• **Problem requirements**
Please return every record below exactly as it stands.

• **Provided entries**
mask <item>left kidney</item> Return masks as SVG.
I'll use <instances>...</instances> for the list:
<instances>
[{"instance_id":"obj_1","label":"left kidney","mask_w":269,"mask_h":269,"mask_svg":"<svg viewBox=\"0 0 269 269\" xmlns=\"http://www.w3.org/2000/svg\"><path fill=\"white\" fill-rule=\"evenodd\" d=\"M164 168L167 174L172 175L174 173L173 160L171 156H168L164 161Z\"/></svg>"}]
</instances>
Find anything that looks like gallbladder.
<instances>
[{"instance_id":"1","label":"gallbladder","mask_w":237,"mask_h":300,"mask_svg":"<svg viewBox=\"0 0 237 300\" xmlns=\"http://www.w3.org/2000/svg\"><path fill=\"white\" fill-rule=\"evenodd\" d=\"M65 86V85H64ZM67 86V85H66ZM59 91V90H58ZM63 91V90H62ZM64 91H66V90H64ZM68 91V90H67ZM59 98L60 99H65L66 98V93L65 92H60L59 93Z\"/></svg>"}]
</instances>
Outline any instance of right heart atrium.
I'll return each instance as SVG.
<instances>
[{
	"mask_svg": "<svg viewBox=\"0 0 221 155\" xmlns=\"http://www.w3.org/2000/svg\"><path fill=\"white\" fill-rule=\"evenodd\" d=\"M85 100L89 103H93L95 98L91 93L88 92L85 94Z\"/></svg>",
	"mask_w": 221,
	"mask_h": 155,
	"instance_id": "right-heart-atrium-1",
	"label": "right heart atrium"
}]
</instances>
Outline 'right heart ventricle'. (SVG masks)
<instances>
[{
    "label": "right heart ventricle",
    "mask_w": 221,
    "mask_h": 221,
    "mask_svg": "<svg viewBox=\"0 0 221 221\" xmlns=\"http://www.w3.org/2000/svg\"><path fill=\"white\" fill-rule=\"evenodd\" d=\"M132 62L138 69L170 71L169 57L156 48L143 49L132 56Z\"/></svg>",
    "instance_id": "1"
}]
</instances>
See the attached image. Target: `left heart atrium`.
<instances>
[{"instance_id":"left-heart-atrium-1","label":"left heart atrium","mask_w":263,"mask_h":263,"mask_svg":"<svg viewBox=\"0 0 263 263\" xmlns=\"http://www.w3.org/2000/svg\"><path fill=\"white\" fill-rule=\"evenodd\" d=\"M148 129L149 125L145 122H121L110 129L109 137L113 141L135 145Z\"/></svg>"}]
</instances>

• **Solution to the problem**
mask <item>left kidney</item> Return masks as SVG.
I'll use <instances>...</instances> for the list:
<instances>
[{"instance_id":"obj_1","label":"left kidney","mask_w":269,"mask_h":269,"mask_svg":"<svg viewBox=\"0 0 269 269\" xmlns=\"http://www.w3.org/2000/svg\"><path fill=\"white\" fill-rule=\"evenodd\" d=\"M164 168L167 174L172 175L174 173L173 160L171 156H168L164 161Z\"/></svg>"}]
</instances>
Find anything that looks like gallbladder.
<instances>
[{"instance_id":"1","label":"gallbladder","mask_w":237,"mask_h":300,"mask_svg":"<svg viewBox=\"0 0 237 300\" xmlns=\"http://www.w3.org/2000/svg\"><path fill=\"white\" fill-rule=\"evenodd\" d=\"M65 86V85H64ZM67 86V85H66ZM59 91V90H58ZM63 91V90H62ZM64 91H66V90H64ZM68 91V90H67ZM59 98L60 99H65L66 98V93L65 92H60L59 93Z\"/></svg>"}]
</instances>
Outline any instance of right heart atrium.
I'll return each instance as SVG.
<instances>
[{
	"mask_svg": "<svg viewBox=\"0 0 221 155\" xmlns=\"http://www.w3.org/2000/svg\"><path fill=\"white\" fill-rule=\"evenodd\" d=\"M85 100L89 103H93L95 98L91 93L88 92L85 94Z\"/></svg>",
	"mask_w": 221,
	"mask_h": 155,
	"instance_id": "right-heart-atrium-1",
	"label": "right heart atrium"
}]
</instances>
Outline 'right heart ventricle'. (SVG masks)
<instances>
[{
    "label": "right heart ventricle",
    "mask_w": 221,
    "mask_h": 221,
    "mask_svg": "<svg viewBox=\"0 0 221 221\" xmlns=\"http://www.w3.org/2000/svg\"><path fill=\"white\" fill-rule=\"evenodd\" d=\"M132 62L138 69L170 71L169 57L156 48L143 49L132 56Z\"/></svg>",
    "instance_id": "1"
}]
</instances>
See the attached image. Target: `left heart atrium`.
<instances>
[{"instance_id":"left-heart-atrium-1","label":"left heart atrium","mask_w":263,"mask_h":263,"mask_svg":"<svg viewBox=\"0 0 263 263\" xmlns=\"http://www.w3.org/2000/svg\"><path fill=\"white\" fill-rule=\"evenodd\" d=\"M148 129L149 125L145 122H121L110 129L109 137L113 141L135 145Z\"/></svg>"}]
</instances>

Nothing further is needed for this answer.